▶ [Task data]

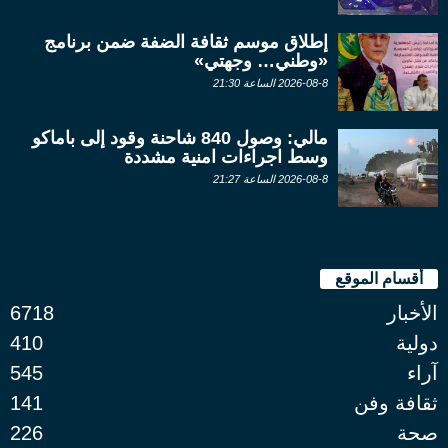
إطلاق موسم ثقافة الضفة ضمن برنامج
«وطني… وجهتي»
2026-08-8 الساعة 21:30
مالي: وصول 840 شاحنة وقود إلى باماكو
وسط اجراءات امنية مشددة
2026-08-8 الساعة 21:27
أقسام الموقع
الأخبار
6718
دولية
410
آراء
545
ثقافة وفن
141
صحة
226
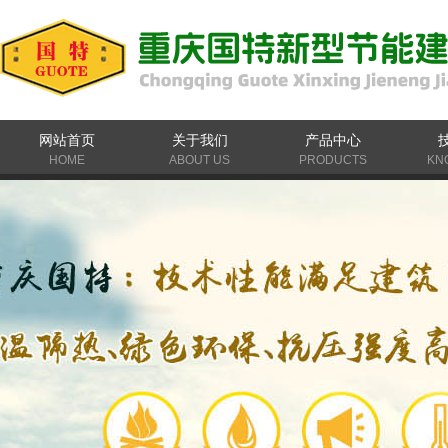
网站首页
关于我们
产品中心
HOME
ABOUT US
PRODUCTS
KN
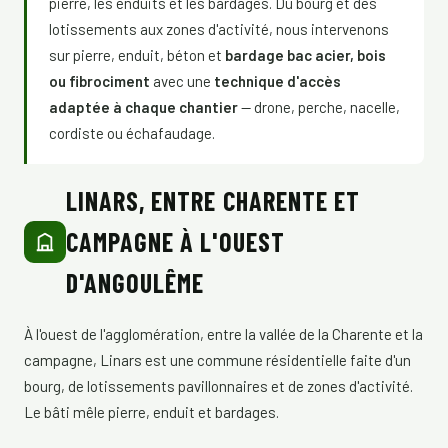
pierre, les enduits et les bardages. Du bourg et des
lotissements aux zones d'activité, nous intervenons
sur pierre, enduit, béton et
bardage bac acier, bois
ou fibrociment
avec une
technique d'accès
adaptée à chaque chantier
— drone, perche, nacelle,
cordiste ou échafaudage.
LINARS, ENTRE CHARENTE ET
CAMPAGNE À L'OUEST
D'ANGOULÊME
À l'ouest de l'agglomération, entre la vallée de la Charente et la
campagne, Linars est une commune résidentielle faite d'un
bourg, de lotissements pavillonnaires et de zones d'activité.
Le bâti mêle pierre, enduit et bardages.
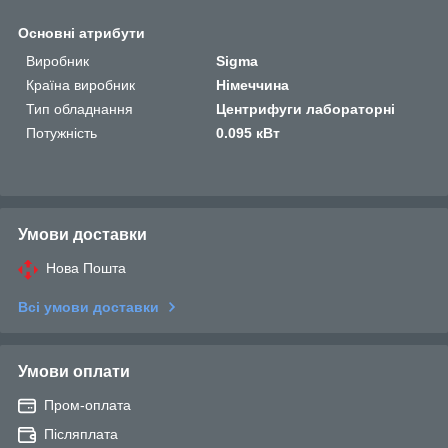
Основні атрибути
Виробник
Sigma
Країна виробник
Німеччина
Тип обладнання
Центрифуги лабораторні
Потужність
0.095 кВт
Умови доставки
Нова Пошта
Всі умови доставки
Умови оплати
Пром-оплата
Післяплата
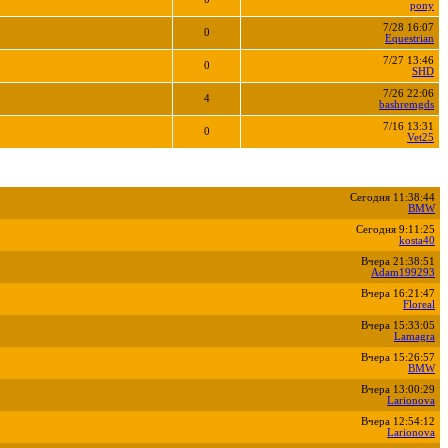
pony
7/28 16:07
0
Equestrian
7/27 13:46
0
SHD
7/26 22:06
4
bashremgds
7/16 13:31
0
Vet25
Сегодня 11:38:44
BMW
Сегодня 9:11:25
kosta40
Вчера 21:38:51
Adam199293
Вчера 16:21:47
Floreal
Вчера 15:33:05
Lamagra
Вчера 15:26:57
BMW
Вчера 13:00:29
Larionova
Вчера 12:54:12
Larionova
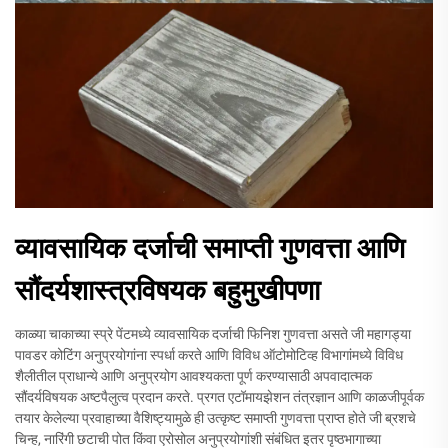
व्यावसायिक दर्जाची समाप्ती गुणवत्ता आणि
सौंदर्यशास्त्रविषयक बहुमुखीपणा
काळ्या चाकाच्या स्प्रे पेंटमध्ये व्यावसायिक दर्जाची फिनिश गुणवत्ता असते जी महागड्या
पावडर कोटिंग अनुप्रयोगांना स्पर्धा करते आणि विविध ऑटोमोटिव्ह विभागांमध्ये विविध
शैलीतील प्राधान्ये आणि अनुप्रयोग आवश्यकता पूर्ण करण्यासाठी अपवादात्मक
सौंदर्यविषयक अष्टपैलुत्व प्रदान करते. प्रगत एटॉमायझेशन तंत्रज्ञान आणि काळजीपूर्वक
तयार केलेल्या प्रवाहाच्या वैशिष्ट्यामुळे ही उत्कृष्ट समाप्ती गुणवत्ता प्राप्त होते जी ब्रशचे
चिन्ह, नारिंगी छटाची पोत किंवा एरोसोल अनुप्रयोगांशी संबंधित इतर पृष्ठभागाच्या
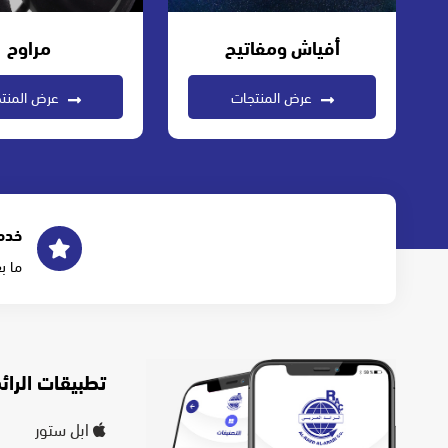
أفياش ومفاتيح
مراوح
عرض المنتجات
عرض المنت
خدم
ما ب
تطبيقات الرائد
ابل ستور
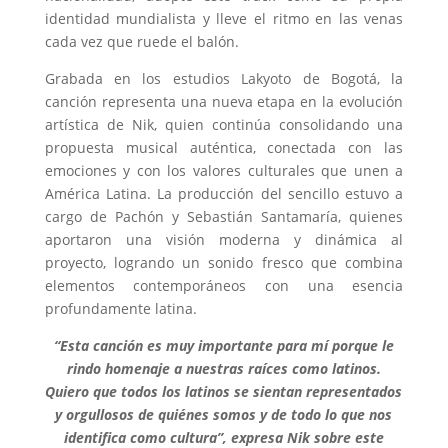
identidad mundialista y lleve el ritmo en las venas
cada vez que ruede el balón.
Grabada en los estudios Lakyoto de Bogotá, la
canción representa una nueva etapa en la evolución
artística de Nik, quien continúa consolidando una
propuesta musical auténtica, conectada con las
emociones y con los valores culturales que unen a
América Latina. La producción del sencillo estuvo a
cargo de Pachón y Sebastián Santamaría, quienes
aportaron una visión moderna y dinámica al
proyecto, logrando un sonido fresco que combina
elementos contemporáneos con una esencia
profundamente latina.
“Esta canción es muy importante para mí porque le
rindo homenaje a nuestras raíces como latinos.
Quiero que todos los latinos se sientan representados
y orgullosos de quiénes somos y de todo lo que nos
identifica como cultura”, expresa Nik sobre este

▶ [Exercise directions]
For each record above, write out every line exactly and skip the pictures.

▶ [Task output]
إطلاق موسم ثقافة الضفة ضمن برنامج
«وطني… وجهتي»
2026-08-8 الساعة 21:30
مالي: وصول 840 شاحنة وقود إلى باماكو
وسط اجراءات امنية مشددة
2026-08-8 الساعة 21:27
أقسام الموقع
الأخبار
6718
دولية
410
آراء
545
ثقافة وفن
141
صحة
226
网站首页
关于我们
产品中心
HOME
ABOUT US
PRODUCTS
KN
pierre, les enduits et les bardages. Du bourg et des
lotissements aux zones d'activité, nous intervenons
sur pierre, enduit, béton et
bardage bac acier, bois
ou fibrociment
avec une
technique d'accès
adaptée à chaque chantier
— drone, perche, nacelle,
cordiste ou échafaudage.
LINARS, ENTRE CHARENTE ET
CAMPAGNE À L'OUEST
D'ANGOULÊME
À l'ouest de l'agglomération, entre la vallée de la Charente et la
campagne, Linars est une commune résidentielle faite d'un
bourg, de lotissements pavillonnaires et de zones d'activité.
Le bâti mêle pierre, enduit et bardages.
Основні атрибути
Виробник
Sigma
Країна виробник
Німеччина
Тип обладнання
Центрифуги лабораторні
Потужність
0.095 кВт
Умови доставки
Нова Пошта
Всі умови доставки
Умови оплати
Пром-оплата
Післяплата
pony
7/28 16:07
0
Equestrian
7/27 13:46
0
SHD
7/26 22:06
4
bashremgds
7/16 13:31
0
Vet25
Сегодня 11:38:44
BMW
Сегодня 9:11:25
kosta40
Вчера 21:38:51
Adam199293
Вчера 16:21:47
Floreal
Вчера 15:33:05
Lamagra
Вчера 15:26:57
BMW
Вчера 13:00:29
Larionova
Вчера 12:54:12
Larionova
व्यावसायिक दर्जाची समाप्ती गुणवत्ता आणि
सौंदर्यशास्त्रविषयक बहुमुखीपणा
काळ्या चाकाच्या स्प्रे पेंटमध्ये व्यावसायिक दर्जाची फिनिश गुणवत्ता असते जी महागड्या
पावडर कोटिंग अनुप्रयोगांना स्पर्धा करते आणि विविध ऑटोमोटिव्ह विभागांमध्ये विविध
शैलीतील प्राधान्ये आणि अनुप्रयोग आवश्यकता पूर्ण करण्यासाठी अपवादात्मक
सौंदर्यविषयक अष्टपैलुत्व प्रदान करते. प्रगत एटॉमायझेशन तंत्रज्ञान आणि काळजीपूर्वक
तयार केलेल्या प्रवाहाच्या वैशिष्ट्यामुळे ही उत्कृष्ट समाप्ती गुणवत्ता प्राप्त होते जी ब्रशचे
चिन्ह, नारिंगी छटाची पोत किंवा एरोसोल अनुप्रयोगांशी संबंधित इतर पृष्ठभागाच्या
أفياش ومفاتيح
مراوح
عرض المنتجات
عرض المنت
خدم
ما ب
تطبيقات الرائد
ابل ستور
identidad mundialista y lleve el ritmo en las venas
cada vez que ruede el balón.
Grabada en los estudios Lakyoto de Bogotá, la
canción representa una nueva etapa en la evolución
artística de Nik, quien continúa consolidando una
propuesta musical auténtica, conectada con las
emociones y con los valores culturales que unen a
América Latina. La producción del sencillo estuvo a
cargo de Pachón y Sebastián Santamaría, quienes
aportaron una visión moderna y dinámica al
proyecto, logrando un sonido fresco que combina
elementos contemporáneos con una esencia
profundamente latina.
“Esta canción es muy importante para mí porque le
rindo homenaje a nuestras raíces como latinos.
Quiero que todos los latinos se sientan representados
y orgullosos de quiénes somos y de todo lo que nos
identifica como cultura”, expresa Nik sobre este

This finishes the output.